▸ What you need to do:
Give again every line from the one with "Podnikejte ve stěhování" through the last line of the data, exactly, and leave out the lines before it.

▸ Extracted records:

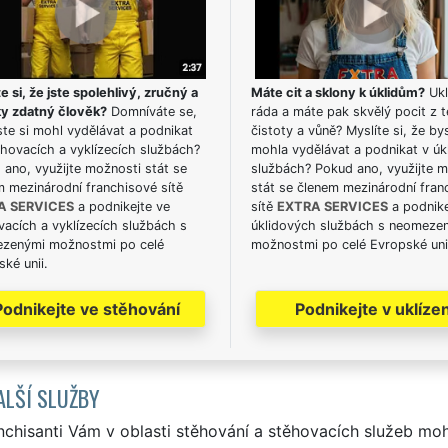
e si, že jste spolehlivý, zručný a
Máte cit a sklony k úklidům?
Ukl
ky zdatný člověk?
Domníváte se,
ráda a máte pak skvělý pocit z t
te si mohl vydělávat a podnikat
čistoty a vůně? Myslíte si, že by
hovacích a vyklízecích službách?
mohla vydělávat a podnikat v úk
ano, využijte možnosti stát se
službách? Pokud ano, využijte 
m mezinárodní franchisové sítě
stát se členem mezinárodní fran
A SERVICES
a podnikejte ve
sítě
EXTRA SERVICES
a podnike
acích a vyklízecích službách s
úklidových službách s neomeze
zenými možnostmi po celé
možnostmi po celé Evropské uni
ké unii.
Podnikejte ve stěhování
Podnikejte v uklízen
ALŠÍ SLUŽBY
nchisanti Vám v oblasti stěhování a stěhovacích služeb mo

▸ Solution to the problem:
Podnikejte ve stěhování
Podnikejte v uklízen
ALŠÍ SLUŽBY
nchisanti Vám v oblasti stěhování a stěhovacích služeb mo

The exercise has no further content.